Saturday, October 20, 2007

bite of las vegas

David Heilbrunn initially fought the idea of starting the trade show Coffee Fest.

His boss and father-in-law thought java-happy Seattle needed a celebration of coffee, along the lines of his company's Bite of Seattle and Taste of Tacoma food festivals. Heilbrunn figured they were too busy already.

"Fortunately for me, he didn't listen," said the humbled son-in-law.

Coffee Fest became so successful it was spun off as a separate company, LifeStyle Events, based in Bellevue and run by Heilbrunn and his wife, Marni. Her father and the originator of Coffee Fest, Alan Silverman, is the third owner of the business, whose annual revenues are less than $3 million.

Next month, Seattle will host the company's 49th Coffee Fest, a three-day event at the Washington State Convention & Trade Center. Along with the flagship event here, the company holds two other Coffee Fests each year in various cities including Chicago, Washington, D.C. and Las Vegas. Next year, it will debut an international Coffee Fest in Hong Kong.
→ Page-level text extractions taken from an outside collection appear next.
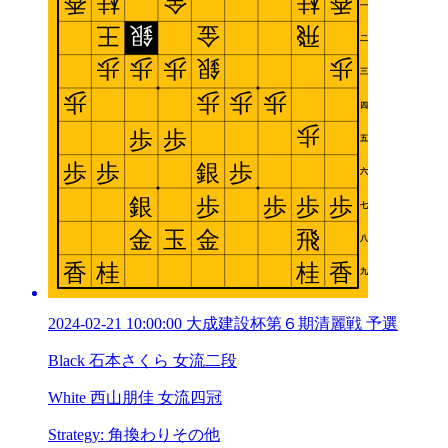
2024-02-21 10:00:00 大成建設杯第６期清麗戦 予選
Black 石本さくら 女流二段
White 西山朋佳 女流四冠
Strategy: 角換わりその他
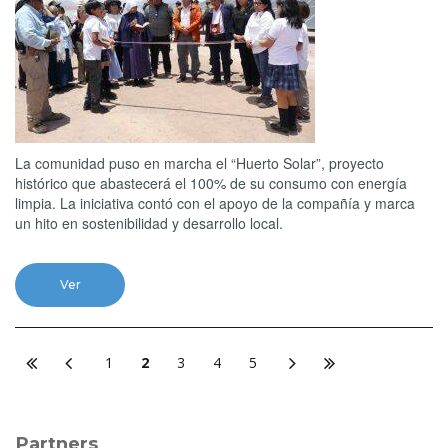
La comunidad puso en marcha el “Huerto Solar”, proyecto
histórico que abastecerá el 100% de su consumo con energía
limpia. La iniciativa contó con el apoyo de la compañía y marca
un hito en sostenibilidad y desarrollo local.
Ver
1
2
3
4
5
Partners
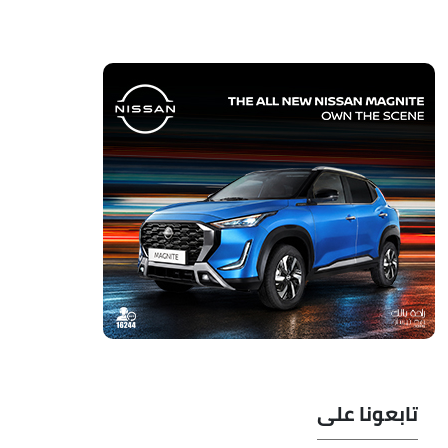
تابعونا على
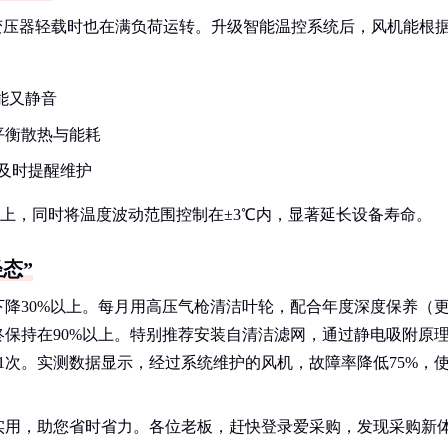
变压器轻载时也在满负荷运转。升级智能温控系统后，风机能根
节能又静音
，平衡散热与能耗
，及时提醒维护
以上，同时将温度波动范围控制在±3℃内，显著延长设备寿命。
态”
降30%以上。每月用高压气枪清洁叶轮，配合年度深度保养（
保持在90%以上。特别推荐安装自清洁滤网，通过静电吸附原
1次。实测数据显示，经过系统维护的风机，故障率降低75%，
实用，助您省时省力。各位老板，赶快登录爱采购，发现采购新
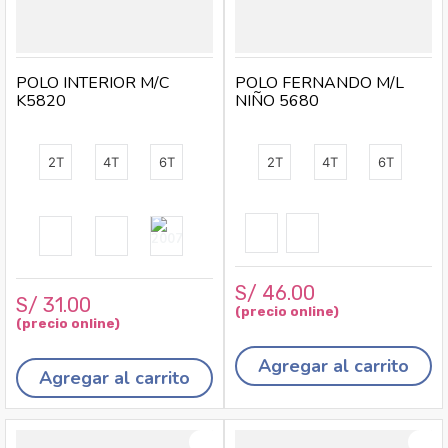
POLO INTERIOR M/C
POLO FERNANDO M/L
K5820
NIÑO 5680
2T
4T
6T
2T
4T
6T
S/
46
.
00
S/
31
.
00
Agregar al carrito
Agregar al carrito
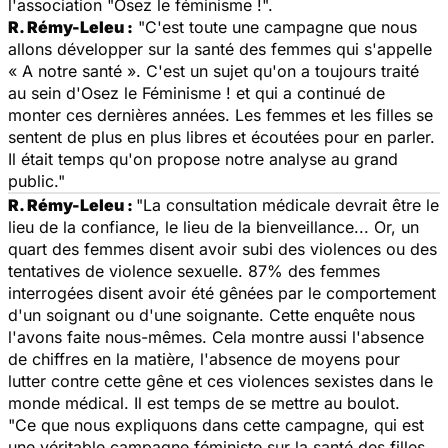
l'association "
Osez le féminisme !
".
R. Rémy-Leleu :
"C'est toute une campagne que nous
allons développer sur la santé des femmes qui s'appelle
« A notre santé ». C'est un sujet qu'on a toujours traité
au sein d'Osez le Féminisme ! et qui a continué de
monter ces dernières années. Les femmes et les filles se
sentent de plus en plus libres et écoutées pour en parler.
Il était temps qu'on propose notre analyse au grand
public."
R. Rémy-Leleu :
"La consultation médicale devrait être le
lieu de la confiance, le lieu de la bienveillance... Or, un
quart des femmes disent avoir subi des violences ou des
tentatives de violence sexuelle. 87% des femmes
interrogées disent avoir été gênées par le comportement
d'un soignant ou d'une soignante. Cette enquête nous
l'avons faite nous-mêmes. Cela montre aussi l'absence
de chiffres en la matière, l'absence de moyens pour
lutter contre cette gêne et ces violences sexistes dans le
monde médical. Il est temps de se mettre au boulot.
"Ce que nous expliquons dans cette campagne, qui est
une véritable campagne féministe sur la santé des filles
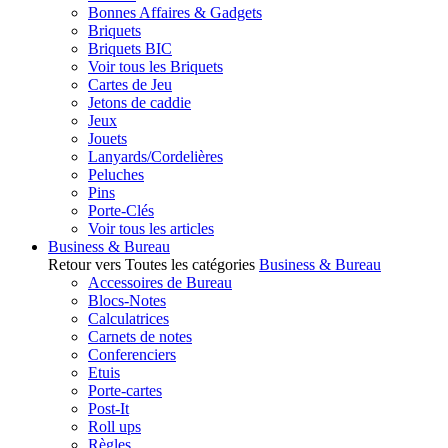
Bonnes Affaires & Gadgets
Briquets
Briquets BIC
Voir tous les Briquets
Cartes de Jeu
Jetons de caddie
Jeux
Jouets
Lanyards/Cordelières
Peluches
Pins
Porte-Clés
Voir tous les articles
Business & Bureau
Retour vers Toutes les catégories
Business & Bureau
Accessoires de Bureau
Blocs-Notes
Calculatrices
Carnets de notes
Conferenciers
Etuis
Porte-cartes
Post-It
Roll ups
Règles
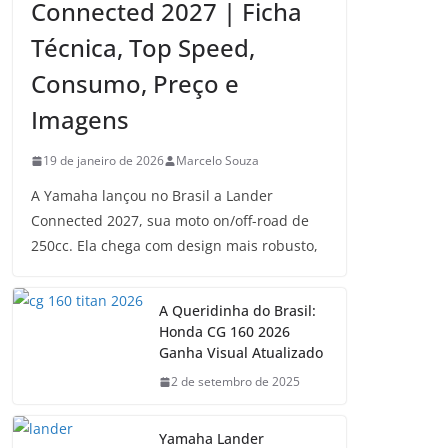
Connected 2027 | Ficha
Técnica, Top Speed,
Consumo, Preço e
Imagens
19 de janeiro de 2026
Marcelo Souza
A Yamaha lançou no Brasil a Lander
Connected 2027, sua moto on/off-road de
250cc. Ela chega com design mais robusto,
A Queridinha do Brasil:
Honda CG 160 2026
Ganha Visual Atualizado
2 de setembro de 2025
Yamaha Lander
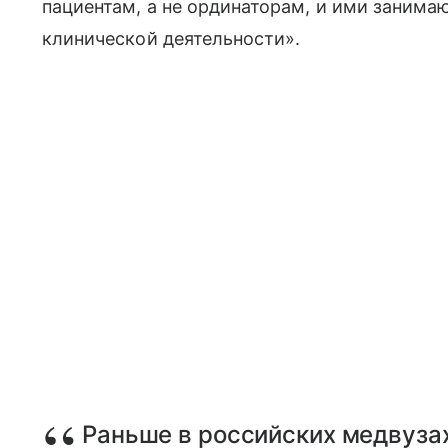
пациентам, а не ординаторам, и ими занима
клинической деятельности».
Раньше в российских медвуза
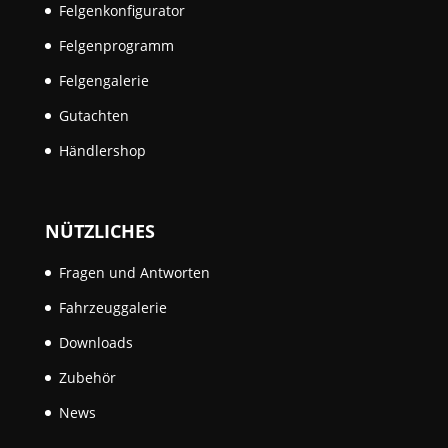
Felgenkonfigurator
Felgenprogramm
Felgengalerie
Gutachten
Händlershop
NÜTZLICHES
Fragen und Antworten
Fahrzeuggalerie
Downloads
Zubehör
News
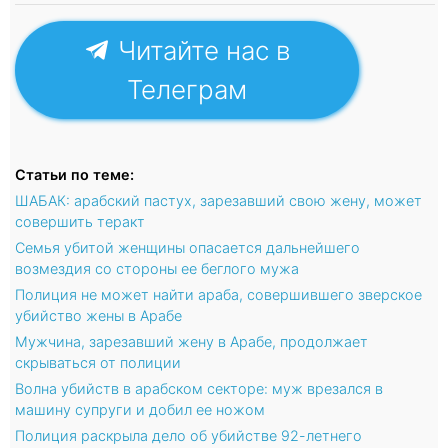
Читайте нас в
Телеграм
Статьи по теме:
ШАБАК: арабский пастух, зарезавший свою жену, может
совершить теракт
Семья убитой женщины опасается дальнейшего
возмездия со стороны ее беглого мужа
Полиция не может найти араба, совершившего зверское
убийство жены в Арабе
Мужчина, зарезавший жену в Арабе, продолжает
скрываться от полиции
Волна убийств в арабском секторе: муж врезался в
машину супруги и добил ее ножом
Полиция раскрыла дело об убийстве 92-летнего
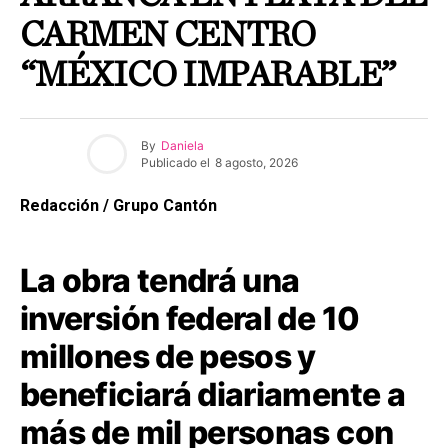
CARMEN CENTRO
“MÉXICO IMPARABLE”
By
Daniela
Publicado el
8 agosto, 2026
Redacción / Grupo Cantón
La obra tendrá una
inversión federal de 10
millones de pesos y
beneficiará diariamente a
más de mil personas con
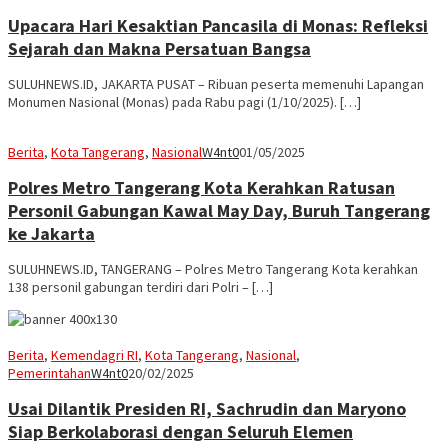
Upacara Hari Kesaktian Pancasila di Monas: Refleksi
Sejarah dan Makna Persatuan Bangsa
SULUHNEWS.ID, JAKARTA PUSAT – Ribuan peserta memenuhi Lapangan
Monumen Nasional (Monas) pada Rabu pagi (1/10/2025). […]
Berita
,
Kota Tangerang
,
Nasional
W4nt0
01/05/2025
Polres Metro Tangerang Kota Kerahkan Ratusan
Personil Gabungan Kawal May Day, Buruh Tangerang
ke Jakarta
SULUHNEWS.ID, TANGERANG – Polres Metro Tangerang Kota kerahkan
138 personil gabungan terdiri dari Polri – […]
Berita
,
Kemendagri RI
,
Kota Tangerang
,
Nasional
,
Pemerintahan
W4nt0
20/02/2025
Usai Dilantik Presiden RI, Sachrudin dan Maryono
Siap Berkolaborasi dengan Seluruh Elemen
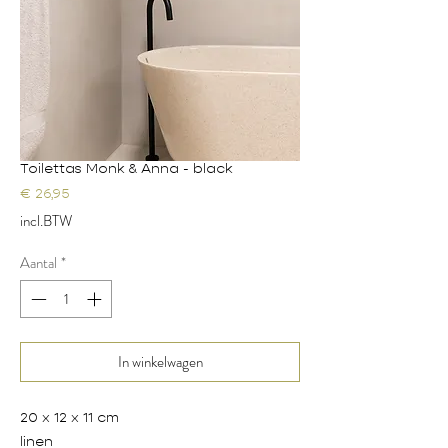
Toilettas Monk & Anna - black
Prijs
€ 26,95
incl.BTW
Aantal
*
In winkelwagen
20 x 12 x 11 cm
linen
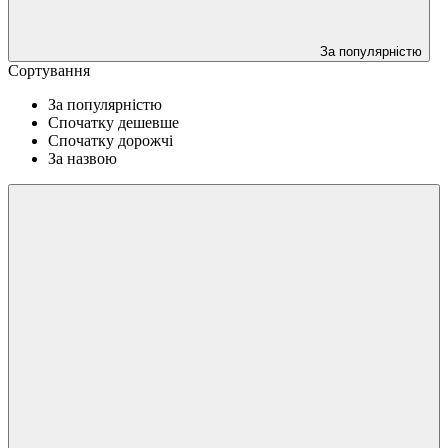
За популярністю
Сортування
За популярністю
Спочатку дешевше
Спочатку дорожчі
За назвою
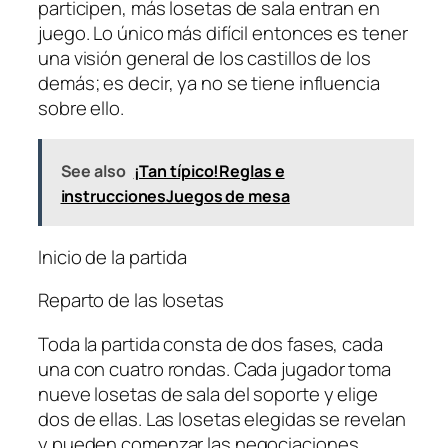
participen, más losetas de sala entran en
juego. Lo único más difícil entonces es tener
una visión general de los castillos de los
demás; es decir, ya no se tiene influencia
sobre ello.
See also
¡Tan típico!Reglas e
instruccionesJuegos de mesa
Inicio de la partida
Reparto de las losetas
Toda la partida consta de dos fases, cada
una con cuatro rondas. Cada jugador toma
nueve losetas de sala del soporte y elige
dos de ellas. Las losetas elegidas se revelan
y pueden comenzar las negociaciones.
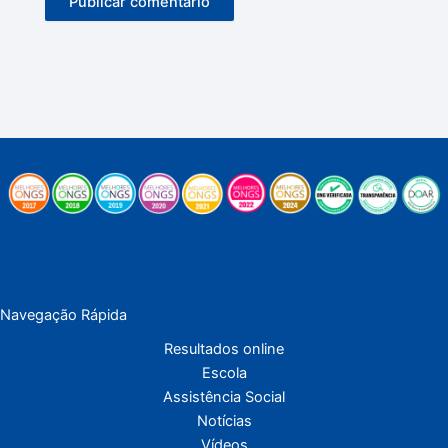
Navegação Rápida
Resultados online
Escola
Assistência Social
Notícias
Vídeos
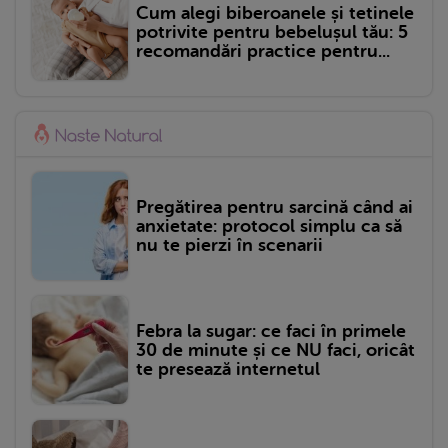
Cum alegi biberoanele și tetinele
potrivite pentru bebelușul tău: 5
recomandări practice pentru...
Pregătirea pentru sarcină când ai
anxietate: protocol simplu ca să
nu te pierzi în scenarii
Febra la sugar: ce faci în primele
30 de minute și ce NU faci, oricât
te presează internetul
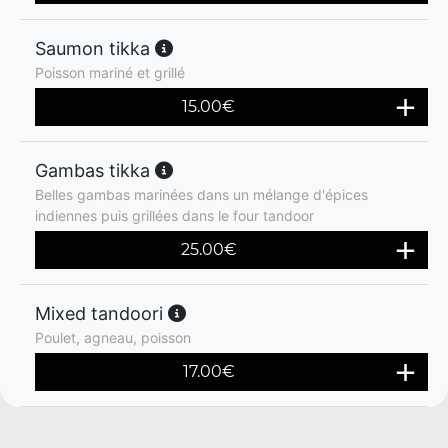
Saumon tikka
Poisson mariné et grillé
15.00
€
Gambas tikka
Belles gambas marinées dans un mélange d'épices
indiennes puis grillées dans le four tandoor
25.00
€
Mixed tandoori
Poulet, agneau, poisson
17.00
€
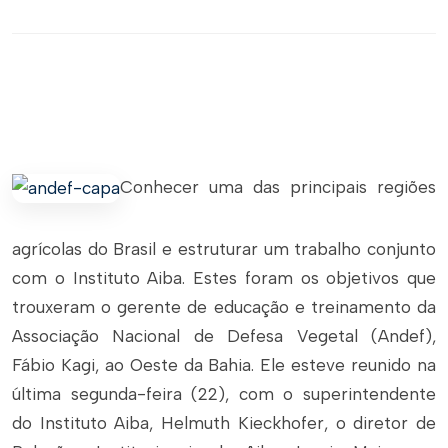
Conhecer uma das principais regiões
agrícolas do Brasil e estruturar um trabalho conjunto
com o Instituto Aiba. Estes foram os objetivos que
trouxeram o gerente de educação e treinamento da
Associação Nacional de Defesa Vegetal (Andef),
Fábio Kagi, ao Oeste da Bahia. Ele esteve reunido na
última segunda-feira (22), com o superintendente
do Instituto Aiba, Helmuth Kieckhofer, o diretor de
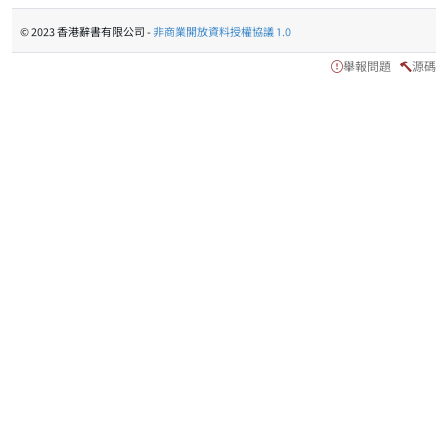
© 2023 香港辭書有限公司 -
非商業開放資料授權協議 1.0
舉報問題
源碼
At first, the show was open to the public. By the late 1990s, it had become a full-fledged trade show, offering courses to coffee-shop owners in dozens of topics from "Unlocking the Mysteries of Decaf" to "Wrestling the Mermaid ― Competing with the Chains."

More than 8,000 attendees are expected in Seattle this year from all over the world. Marni said some are Coffee Fest groupies who go to all the shows so they can attend more seminars.

They will be courted by some 400 vendors hawking coffee machines, coffee cups, cup sleeves, stuffed animals and apparel to be sold in coffee shops.

"If it looks like coffee, smells like coffee or goes with coffee, they're welcome," David said.

A new vendor this year sells big advertising balloons that stand 8 to 20 feet tall and can be shaped like just about anything, including a coffee cup or a Starbucks to-go cup.

Boulder Blimp, based in Boulder, Colo., has sold 20-some giant inflatable cups to Starbucks, which uses them for grand openings, said sales manager Terry Goodhart.

If he sells 15 to 20 balloons at Coffee Fest in Seattle, that will make the trip and the nearly $2,000 booth fee worthwhile.



Although Boulder Blimp has done well with big brands like Pepsi and Captain Morgan, it has yet to crack the coffee-shop market, Goodhart said.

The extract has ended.